Now fast forward to 1975. ABC decided to get in on the action, and after
the disaster of "A.M. America," the show was revamped in November as
"Good Morning America." It was about this time that ABC was beginning to
move toward number one, and for the next three years or so, every primetime
ABC show seemed to have Hartman's voiceover promoting the next morning's show.
And with more and more people leaving their sets on the ABC station at night, "GMA"
was waiting for them the next morning--especially during the Iranian hostage crisis
when ABC was literally having the last word of the day with its late-night reports
(which became "Nightline").
Bottom line: on NBC is an American institution; on ABC is a show which developed
its own following rather quickly. And news habits are hard to break; by the time
CBS scuttled the "Morning News"/"Captain Kangaroo" combo, most of the morning
audience had committed to one of the other two. And it doesn't help when CBS has
to constantly change format and personnel.

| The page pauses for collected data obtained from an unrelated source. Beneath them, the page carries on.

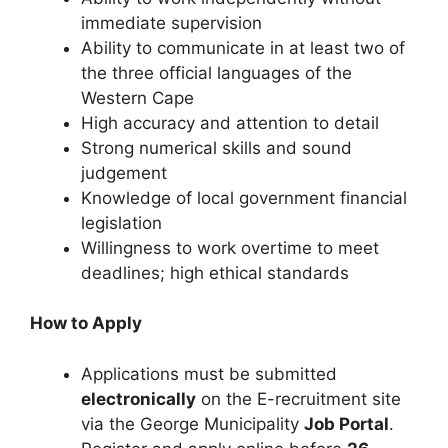
immediate supervision
Ability to communicate in at least two of
the three official languages of the
Western Cape
High accuracy and attention to detail
Strong numerical skills and sound
judgement
Knowledge of local government financial
legislation
Willingness to work overtime to meet
deadlines; high ethical standards
How to Apply
Applications must be submitted
electronically
on the E-recruitment site
via the George Municipality
Job Portal
.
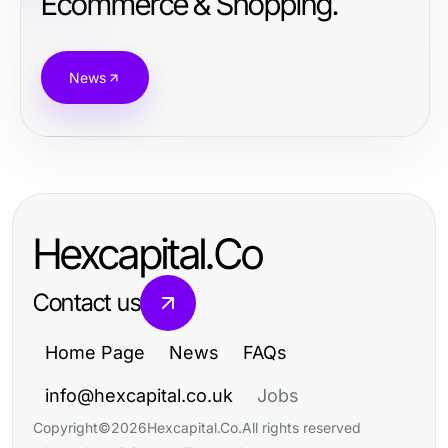
Ecommerce & Shopping.
News
Hexcapital.Co
Contact us
Home Page
News
FAQs
info@hexcapital.co.uk
Jobs
Copyright
©
2026
Hexcapital.Co
.
All rights reserved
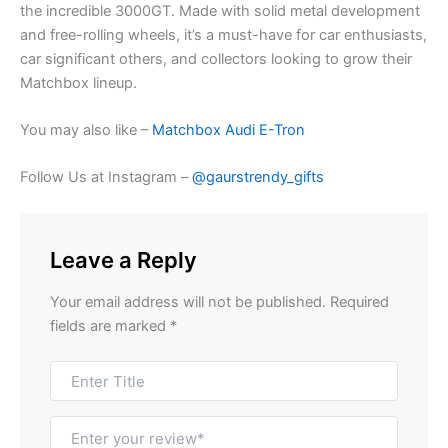
the
incredible
3000GT.
Made
with
solid
metal
development
and free-rolling wheels, it’s a must-have for car enthusiasts,
car
significant others
, and collectors looking to
grow
their
Matchbox lineup.
You may also like –
Matchbox Audi E-Tron
Follow Us at Instagram –
@gaurstrendy_gifts
Leave a Reply
Your email address will not be published.
Required
fields are marked
*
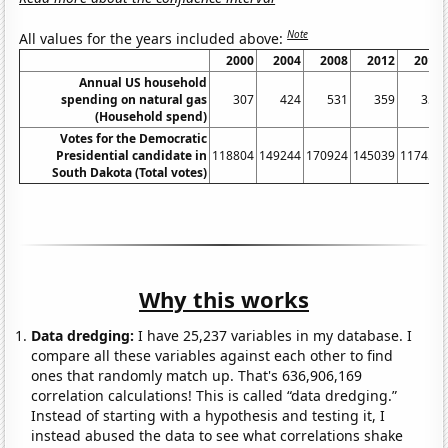
Note
All values for the years included above:
2000
2004
2008
2012
2016
Annual US household
spending on natural gas
307
424
531
359
355
(Household spend)
Votes for the Democratic
Presidential candidate in
118804
149244
170924
145039
117458
South Dakota (Total votes)
Why this works
Data dredging:
I have 25,237 variables in my database. I
compare all these variables against each other to find
ones that randomly match up. That's 636,906,169
correlation calculations! This is called “data dredging.”
Instead of starting with a hypothesis and testing it, I
instead abused the data to see what correlations shake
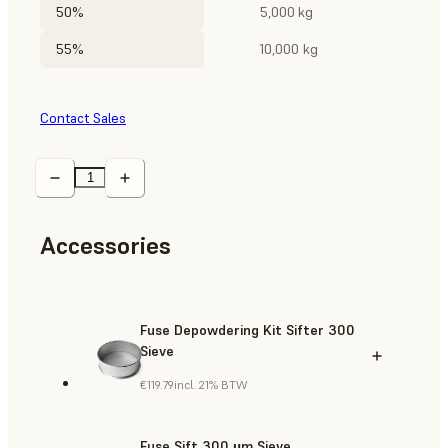
50%
5,000 kg
55%
10,000 kg
Contact Sales
Accessories
Fuse Depowdering Kit Sifter 300
Sieve
€119.79
incl. 21% BTW
Fuse Sift 300 µm Sieve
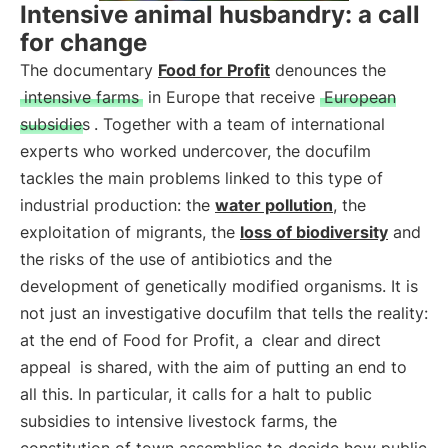
Intensive animal husbandry: a call
for change
The documentary
Food for Profit
denounces the
intensive farms
in Europe that receive
European
subsidies
. Together with a team of international
experts who worked undercover, the docufilm
tackles the main problems linked to this type of
industrial production: the
water pollution
, the
exploitation of migrants, the
loss of biodiversity
and
the risks of the use of antibiotics and the
development of genetically modified organisms. It is
not just an investigative docufilm that tells the reality:
at the end of Food for Profit, a
clear and direct
appeal
is shared, with the aim of putting an end to
all this. In particular, it calls for a halt to public
subsidies to intensive livestock farms, the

At the other end of the day, however, it looks like CBS made a good move replacing
Katie with Scott Pelley. As I understand it, Katie was supposed to bring the predominantly
female audience from the morning shows along with features and interviews--and I don't
think people want features and interviews at 6:30 PM.
I think that right now, if I ran a CBS affiliate, I'd settle for one hour of hard news, choice
of 7 or 8 AM, and follow the lead of some Fox affiliates (ours has five hours, from 5 to 10 AM)
and expand my local morning news. Heck, the bucks are out there.